Auch die ungarische Verkehrsinfrastruktur hat noch einen erheblichen Ausbaubedarf. Die dafür notwendigen Mittel sollen die Transportunternehmer durch eine Ausweitung des Vignettensystems auf den Hauptstrecken aufbringen. Litauen erwartet - wie auch die anderen baltischen Staaten - einen Strom von EU-Fördergeldern, um z.B. über 1000 km neue Straßen im Lande bauen zu können.

Zollschikanen in Osteuropa Die deutschen

Güterkraftverkehrsunternehmer und ihre Kollegen aus den EU-Mitgliedsstaaten verzeichnen weiterhin erhebliche Probleme im Verkehr mit Drittstaaten. So bereitet ihnen die Russische Föderation, z.B. durch ständige Änderungen der Zollvorschriften, großes Kopfzerbrechen. Zwar ist nach der Einführung eines neuen Zollkodex zum 1. Januar 2004 ein wenig Ruhe an der „Grenzabfertigungsfront“ eingekehrt, doch die am gleichen Tage eingeführte Pflicht, eine Kfz-Haftpflichtversicherung an der russischen Staatsgrenze abzuschließen, stößt auf Unverständnis der davon betroffenen Transportunternehmer. Die international geltende grüne Versicherungskarte wird von der Russischen Förderation nach wie vor nicht anerkannt. Der BGL empfiehlt den davon betroffenen Transportunternehmen, in jedem Falle eine zusätzliche Versicherung im Heimatland abzuschließen, da die Höchsthaftungsgrenze bei Versicherungsschäden in der Russischen Förderation nur bei 400.000 Rubel (ca. 11.000 Euro) pro Schadensfall liegt.

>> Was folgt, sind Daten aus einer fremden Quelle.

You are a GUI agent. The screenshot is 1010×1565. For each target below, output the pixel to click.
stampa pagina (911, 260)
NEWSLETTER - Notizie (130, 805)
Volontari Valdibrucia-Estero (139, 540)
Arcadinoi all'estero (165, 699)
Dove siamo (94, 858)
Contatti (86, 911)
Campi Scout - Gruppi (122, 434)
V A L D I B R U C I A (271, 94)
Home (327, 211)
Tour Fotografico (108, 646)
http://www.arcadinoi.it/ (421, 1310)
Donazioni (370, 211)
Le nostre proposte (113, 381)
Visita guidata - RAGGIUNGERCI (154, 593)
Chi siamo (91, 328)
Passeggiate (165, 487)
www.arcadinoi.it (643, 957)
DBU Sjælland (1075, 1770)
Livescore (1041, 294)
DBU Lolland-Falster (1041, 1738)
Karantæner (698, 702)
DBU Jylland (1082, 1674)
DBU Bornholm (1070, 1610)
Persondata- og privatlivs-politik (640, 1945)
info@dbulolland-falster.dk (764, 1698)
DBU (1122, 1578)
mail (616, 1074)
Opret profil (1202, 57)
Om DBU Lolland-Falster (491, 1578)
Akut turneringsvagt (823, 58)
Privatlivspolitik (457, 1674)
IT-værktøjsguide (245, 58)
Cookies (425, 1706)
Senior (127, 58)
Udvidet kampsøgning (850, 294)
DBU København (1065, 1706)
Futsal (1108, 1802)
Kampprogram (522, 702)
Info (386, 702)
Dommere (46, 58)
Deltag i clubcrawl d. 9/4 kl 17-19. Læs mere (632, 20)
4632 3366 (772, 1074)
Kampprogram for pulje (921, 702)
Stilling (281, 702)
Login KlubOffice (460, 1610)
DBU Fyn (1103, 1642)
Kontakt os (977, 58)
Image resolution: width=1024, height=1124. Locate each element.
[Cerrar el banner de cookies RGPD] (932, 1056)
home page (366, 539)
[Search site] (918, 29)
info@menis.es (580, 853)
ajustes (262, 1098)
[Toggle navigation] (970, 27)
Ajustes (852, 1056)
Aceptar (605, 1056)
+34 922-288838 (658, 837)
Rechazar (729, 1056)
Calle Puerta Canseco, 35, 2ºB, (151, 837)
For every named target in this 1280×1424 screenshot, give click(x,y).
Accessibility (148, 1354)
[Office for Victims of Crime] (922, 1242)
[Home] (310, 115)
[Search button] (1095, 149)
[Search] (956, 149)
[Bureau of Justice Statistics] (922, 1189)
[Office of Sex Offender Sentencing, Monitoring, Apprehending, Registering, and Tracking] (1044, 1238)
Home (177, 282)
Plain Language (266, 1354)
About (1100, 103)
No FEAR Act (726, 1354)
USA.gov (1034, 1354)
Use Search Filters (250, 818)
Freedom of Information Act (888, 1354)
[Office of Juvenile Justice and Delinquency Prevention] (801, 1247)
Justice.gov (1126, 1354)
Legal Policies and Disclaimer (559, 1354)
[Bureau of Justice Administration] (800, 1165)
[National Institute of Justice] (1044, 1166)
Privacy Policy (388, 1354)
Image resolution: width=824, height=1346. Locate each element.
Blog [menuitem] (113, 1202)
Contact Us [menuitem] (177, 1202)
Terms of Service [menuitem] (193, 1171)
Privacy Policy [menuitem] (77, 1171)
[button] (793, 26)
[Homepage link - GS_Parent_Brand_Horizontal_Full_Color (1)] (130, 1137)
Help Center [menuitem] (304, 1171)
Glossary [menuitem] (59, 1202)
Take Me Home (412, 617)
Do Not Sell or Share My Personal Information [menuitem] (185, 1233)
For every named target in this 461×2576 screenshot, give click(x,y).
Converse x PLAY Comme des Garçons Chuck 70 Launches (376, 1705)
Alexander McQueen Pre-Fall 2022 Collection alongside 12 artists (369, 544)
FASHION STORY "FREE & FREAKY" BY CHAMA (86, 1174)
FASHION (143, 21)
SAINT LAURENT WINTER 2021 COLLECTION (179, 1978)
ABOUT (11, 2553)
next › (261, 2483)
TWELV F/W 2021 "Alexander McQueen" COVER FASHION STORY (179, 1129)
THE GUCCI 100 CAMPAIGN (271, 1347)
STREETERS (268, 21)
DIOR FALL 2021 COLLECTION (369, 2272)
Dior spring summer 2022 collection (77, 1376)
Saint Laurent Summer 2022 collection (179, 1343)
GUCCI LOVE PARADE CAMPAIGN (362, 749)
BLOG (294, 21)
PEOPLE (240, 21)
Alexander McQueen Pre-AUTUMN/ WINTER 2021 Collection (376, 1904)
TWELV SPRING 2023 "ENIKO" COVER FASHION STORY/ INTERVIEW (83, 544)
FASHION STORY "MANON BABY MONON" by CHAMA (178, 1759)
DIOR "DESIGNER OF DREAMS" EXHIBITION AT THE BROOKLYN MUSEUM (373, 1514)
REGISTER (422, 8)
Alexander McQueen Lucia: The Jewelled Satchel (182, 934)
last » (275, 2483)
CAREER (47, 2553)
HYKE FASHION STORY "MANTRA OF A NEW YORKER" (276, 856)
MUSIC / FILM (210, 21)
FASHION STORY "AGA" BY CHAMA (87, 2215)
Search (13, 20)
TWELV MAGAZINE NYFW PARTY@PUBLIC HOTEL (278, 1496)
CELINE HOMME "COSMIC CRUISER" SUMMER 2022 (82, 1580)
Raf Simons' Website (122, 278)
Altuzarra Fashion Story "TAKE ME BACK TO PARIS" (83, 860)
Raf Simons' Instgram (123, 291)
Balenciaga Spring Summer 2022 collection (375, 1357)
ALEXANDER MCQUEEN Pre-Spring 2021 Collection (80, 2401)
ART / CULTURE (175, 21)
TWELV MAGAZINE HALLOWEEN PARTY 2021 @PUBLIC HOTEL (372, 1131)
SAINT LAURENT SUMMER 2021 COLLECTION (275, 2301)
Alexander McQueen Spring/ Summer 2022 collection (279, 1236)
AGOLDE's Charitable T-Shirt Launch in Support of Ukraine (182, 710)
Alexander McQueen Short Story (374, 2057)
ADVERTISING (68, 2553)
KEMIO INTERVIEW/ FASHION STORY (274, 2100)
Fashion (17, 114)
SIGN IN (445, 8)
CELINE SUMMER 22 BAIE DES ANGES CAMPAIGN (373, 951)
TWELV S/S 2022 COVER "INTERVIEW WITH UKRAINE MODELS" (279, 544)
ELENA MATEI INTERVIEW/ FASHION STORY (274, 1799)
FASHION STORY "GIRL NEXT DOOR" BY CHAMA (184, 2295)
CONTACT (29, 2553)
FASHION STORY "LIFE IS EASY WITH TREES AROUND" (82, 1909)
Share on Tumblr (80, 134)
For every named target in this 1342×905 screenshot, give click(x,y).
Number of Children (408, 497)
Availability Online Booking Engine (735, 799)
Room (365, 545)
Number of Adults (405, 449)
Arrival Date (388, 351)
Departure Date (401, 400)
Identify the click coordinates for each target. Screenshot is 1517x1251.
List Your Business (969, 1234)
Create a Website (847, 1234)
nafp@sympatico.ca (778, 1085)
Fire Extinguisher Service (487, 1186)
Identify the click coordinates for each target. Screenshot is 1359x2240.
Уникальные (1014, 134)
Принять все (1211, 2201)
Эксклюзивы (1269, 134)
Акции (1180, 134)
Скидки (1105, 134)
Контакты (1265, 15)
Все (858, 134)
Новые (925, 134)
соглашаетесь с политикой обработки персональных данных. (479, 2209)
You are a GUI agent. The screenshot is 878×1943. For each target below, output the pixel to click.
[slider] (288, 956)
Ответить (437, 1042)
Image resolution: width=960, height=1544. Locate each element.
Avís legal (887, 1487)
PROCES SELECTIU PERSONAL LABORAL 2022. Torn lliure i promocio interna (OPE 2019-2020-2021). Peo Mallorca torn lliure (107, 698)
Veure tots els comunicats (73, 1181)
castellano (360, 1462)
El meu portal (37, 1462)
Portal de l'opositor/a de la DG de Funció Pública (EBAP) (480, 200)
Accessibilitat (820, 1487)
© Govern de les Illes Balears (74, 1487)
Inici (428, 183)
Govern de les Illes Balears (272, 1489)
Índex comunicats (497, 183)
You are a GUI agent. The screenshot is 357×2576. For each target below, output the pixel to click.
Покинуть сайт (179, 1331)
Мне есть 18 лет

In jüngster Zeit sind Fahrten durch Weißrussland zu einem „Vabanque Spiel“ für ausländische Transportunternehmen geworden, da die Zollbehörden dieses Landes in bestimmten Fällen Lkw und Ladung, wegen angeblicher Verletzung der Vorschriften, willkürlich beschlagnahmen. Der Vorwurf der Korruption muss offen erhoben werden, weil den Eigentümern, trotz internationaler Proteste, bestenfalls die Möglichkeit eingeräumt wird, ihre Fahrzeuge zum vollen Kaufpreis vom weißrussischen Staat zurück zu erwerben. Der Verbleib der dafür gezahlten Gelder bleibt vielfach ungeklärt. Eine Folge der Zollgesetzgebung war, dass internationale Konzerne, die ihre Fahrzeuge an weißrussische Tochterfirmen verleast hatten, inzwischen in großem Umfang mehrere tausend Fahrzeuge auf andere osteuropäische Standorte verlegt haben.

Die Ukraine hat ihrerseits Sonderregelungen bei der Durchführung internationaler Transporte unter Zollverschluss (Carnet TIR) durchgesetzt, die es den Landesbehörden erlauben, TIR-Transporte mit einem Abgabenwert von mehr als 50.000 US-Dollar unter kostenaufwendiger Zolleskorte zu stellen. Der internationale Straßengüterverkehr muss auch damit rechnen, dass der Warenbesitzer eine Zusatzbürgschaft hinterlegen muss oder der Weitertransport des Gutes durch ein anderes, vom ukrainischen Zoll speziell dafür zugelassenes Transportunternehmen vorgenommen wird.

Überraschende Störaktionen auf dem Balkan

Die EU-Beitrittskandidaten Rumänien und Bulgarien zeichneten sich in den vergangenen Jahren durch überraschende Aktionen wie z.B. Änderungen der höchstzulässigen Lkw-Maße und Gewichte, Achslastenverwiegungen auf den Haupttransitstrecken oder ungerechtfertigte Gebühren aus. Diese Behinderungen des internationalen Straßengüterverkehrs konnten erst nach massiven Interventionen des BGL und in Zusammenarbeit mit den Verkehrsministerien der beteiligten Länder weitgehend beseitigt werden. Geblieben sind auch in diesen Ländern die Probleme mit dem Ausbau bzw. der Sanierung einer maroden Verkehrsinfrastruktur. Da Bulgarien von den insgesamt zehn Paneuropäischen Transportkorridoren allein fünf auf seinem Territorium vereinigt, kommt diesem Land eine Schlüsselrolle beim Ausbau der Verkehrswege zwischen Europa und dem Nahen Osten zu.

Obgleich das türkische Verkehrsministerium die Aufhebung diskriminierender Gesetze zugesichert hat, leiden deutsche Transportunternehmen nach wie vor z.B. unter Routenvorgaben für Carnet TIR-Transporte, dem (eigentlich bereits verbotenen) Abschluss von Agenturverträgen mit türkischen (Zwangs)-Partnern und überlangen Wartezeiten am türkisch-bulgarischen Grenzübergang Kapikule.